Discussion in 'Consoles / Control Surfaces' started by lagniappe, Mar 1, 2006.

  1. lagniappe

    lagniappe Guest

    :( 1. I need suggestions regarding what kind of mixer to purchase (for under $200) for my little home set up. I want one that has a relatively simple learning curve. I am not that great at this.

    I contacted musician’s friend and they suggested one with a USB and firewall. I barely know how to set up the one with the RCA and ¼ cables.

    2. I could learn but my concern is I have an HP Pavillion CPU and I added a sound card to it (so the on board sound card is disabled). Will mixer with USB work with a computer which has an added sound (and a DISabled onbaord sound card)?

    3. And is using the firewall connection on the sound card simple?

    4. I am asking does that (or the USB set up) mean that I can just use one cable? What’s the advantage over the ¼ and RCA cables. I need some basic yet thorough guidance. Thanks in advance
  2. RemyRAD

    RemyRAD Member

    Sep 26, 2005
    I'm not sure why you purchased an additional sound card for your Hewlett-Packard? Not that onboard sound on most PCs is worth a crap but it is adequate for learning. So now you have a new sound card. What kind, model number etc.? Musicians friend may not be your friend if this is all the guidance they provided you with.

    There are many new mixers and sound cards, out there that feature "FireWire" connectivity not "firewall" which is an Internet security feature.

    I would venture to say that your Hewlett-Packard computer has a 99.99% chance (and were not talking ivory liquid here) that it already has some ports for USB 1.1 and USB 2.0 high-speed if not also FireWire! These are commonly available on most computers since the late 1990s.

    Yes, if you have difficulty dealing with audio cables, I might suggest a FireWire mixer like some of the Mackie's and others. You are correct that the mixer would connect to the computer with a single high-speed, bidirectional cable! These mixers not only function as real mixers they also offer a FireWire output that allows you to connect with a single cable to the FireWire input on your Hewlett-Packard. This has many advantages as the analog-to-digital converters and Digital to analog converters are already built into the mixer! It makes for a very compact integrated recording system in this way. HOWEVER it may be difficult to find this kind of device for under $200 that is worth a crap?

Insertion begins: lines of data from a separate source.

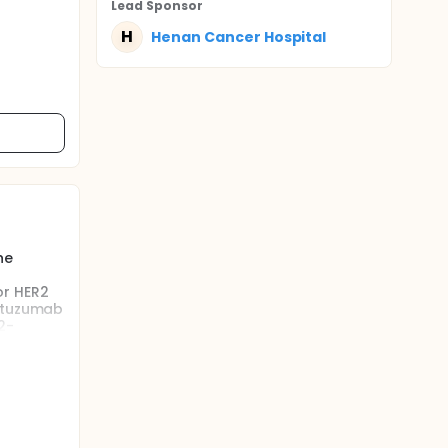
Lead Sponsor
H
Henan Cancer Hospital
ne
or HER2
astuzumab
2-
 whether
regimen
two
east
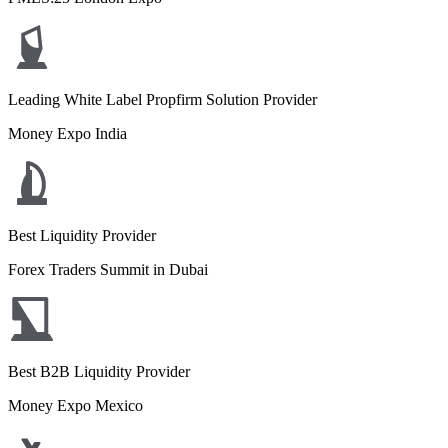
Leading White Label Propfirm Solution Provider
Money Expo India
Best Liquidity Provider
Forex Traders Summit in Dubai
Best B2B Liquidity Provider
Money Expo Mexico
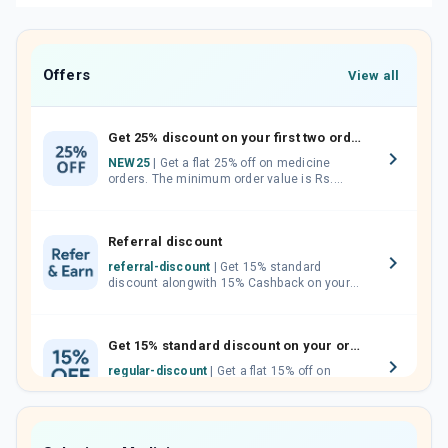
Offers
View all
Get 25% discount on your first two orders.
NEW25
| Get a flat 25% off on medicine
orders. The minimum order value is Rs.
1000.00 (MRP). Maximum discount of Rs.
750.
Referral discount
referral-discount
| Get 15% standard
discount alongwith 15% Cashback on your
orders. Invite your friends, neighbours and
family members by sharing your referral
code.
Get 15% standard discount on your orders.
regular-discount
| Get a flat 15% off on
medicine orders with no minimum order
value along with free home delivery on
orders above Rs. 300/-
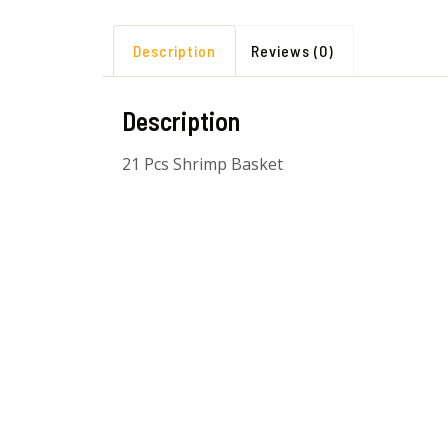
Description
Reviews (0)
Description
21 Pcs Shrimp Basket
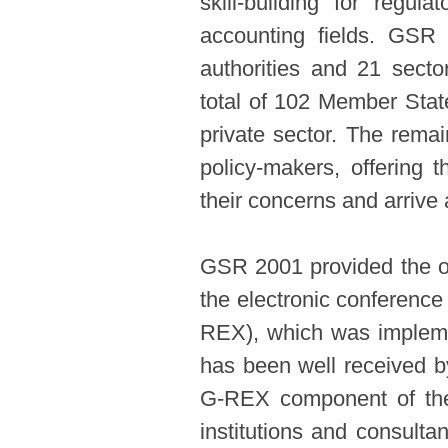
skill-building for regul
accounting fields. GSR 
authorities and 21 sect
total of 102 Member Stat
private sector. The rema
policy-makers, offering 
their concerns and arrive a
GSR 2001 provided the opp
the electronic conference
REX), which was impleme
has been well received b
G-REX component of the 
institutions and consulta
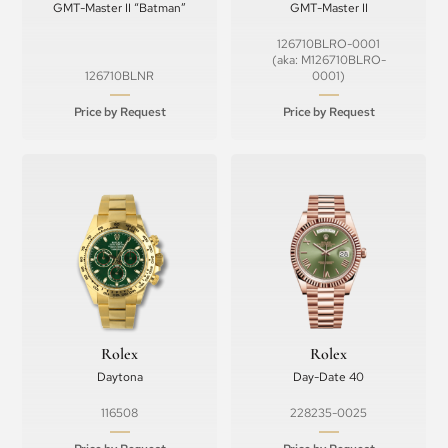
GMT-Master II “Batman”
GMT-Master II
126710BLRO-0001
(aka: M126710BLRO-
126710BLNR
0001)
Price by Request
Price by Request
Rolex
Rolex
Daytona
Day-Date 40
116508
228235-0025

You may find one that may only offer 2 microphone inputs with a couple of stereo lined inputs and that you would probably be adequate to start you off?

    Now as easy as it may be to connect the mixer to the computer with a single cable, you still will need to be working with the 1/4", RCA and most likely the industry-standard balance microphone input on a "XLR" which most decent Shure like microphones have i.e. SM58/57 and hundreds of others. If you think you are going to want to use a " condenser microphone" you may also want to make sure that the mixer you choose has a feature known as " phantom power" available from the mixer. That is a power supply built into the mixer that negates the needs for batteries and allows the mixer to power the active circuitry in condenser microphones. A very nice feature and quite useful.

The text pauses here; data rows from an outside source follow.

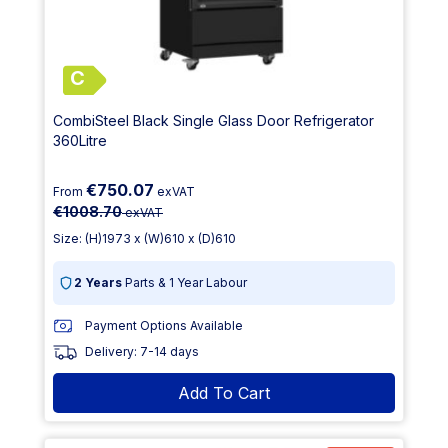
C
CombiSteel Black Single Glass Door Refrigerator
360Litre
€750.07
From
exVAT
€1008.70
exVAT
Size: (H)1973 x (W)610 x (D)610
2 Years
Parts & 1 Year Labour
Payment Options Available
Delivery: 7-14 days
Add To Cart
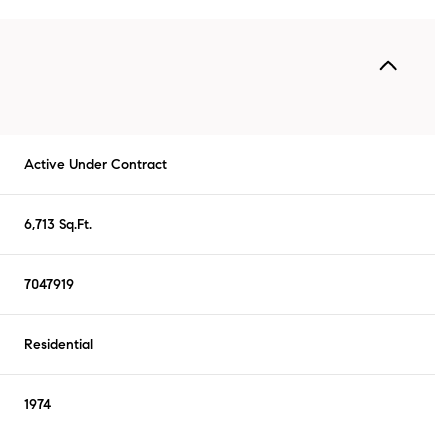
Active Under Contract
6,713 Sq.Ft.
7047919
Residential
1974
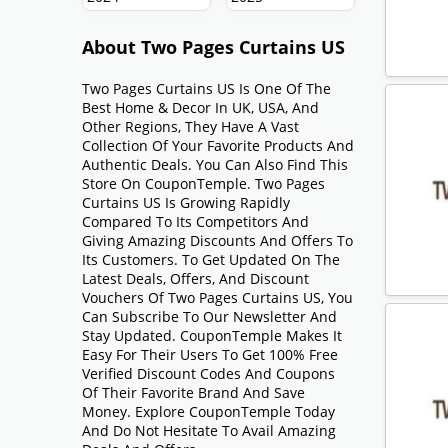
About Two Pages Curtains US
Two Pages Curtains US Is One Of The
Best Home & Decor In UK, USA, And
Other Regions, They Have A Vast
Collection Of Your Favorite Products And
Authentic Deals. You Can Also Find This
Store On CouponTemple. Two Pages
Curtains US Is Growing Rapidly
Compared To Its Competitors And
Giving Amazing Discounts And Offers To
Its Customers. To Get Updated On The
Latest Deals, Offers, And Discount
Vouchers Of Two Pages Curtains US, You
Can Subscribe To Our Newsletter And
Stay Updated. CouponTemple Makes It
Easy For Their Users To Get 100% Free
Verified Discount Codes And Coupons
Of Their Favorite Brand And Save
Money. Explore CouponTemple Today
And Do Not Hesitate To Avail Amazing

    If you select one of these mixtures that features a FireWire interface, in all likelihood they will also bundle some kind of recording software? So you don't need to purchase a separate piece of software which may not be completely necessary? Now you may also find other audio items that feature USB connectivity? USB and FireWire are like men and women they are the same but different and only you can decide what is best for you. USB 2.0 is slightly faster than FireWire but if you're thinking about also doing some video with a digital camcorder, FireWire is the way to go as I do not know of any digital DV camcorder's that feature USB output? Still cameras featured USB output as opposed to FireWire output, generally.

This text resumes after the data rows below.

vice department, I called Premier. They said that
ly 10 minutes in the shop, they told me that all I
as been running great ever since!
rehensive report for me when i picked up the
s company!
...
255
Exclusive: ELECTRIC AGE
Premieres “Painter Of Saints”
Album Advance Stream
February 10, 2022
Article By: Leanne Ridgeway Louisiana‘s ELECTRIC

    There are some other sound cards out there that feature multitrack capabilities with a FireWire connection and included bundled software. These are not mixers per se but a sophisticated multitrack interface that when combined with their bundled software pretty much makes for a fully digital system and you would use the digital software mixer within the software. But those kinds of sound cards are not really convenient to use on location as those mixers with the FireWire connectivity offer. Those mixers can be used as standalone on location mixers or the FireWire connection may not, does not, need to be used. So you have quite a bit of reading, shopping and comparing to do, just like shopping for clothes, you need to find something that fits you well and is more comprehensible for you. Nobody can do that for you not even your musicians friend because all they want to do is sell you stuff.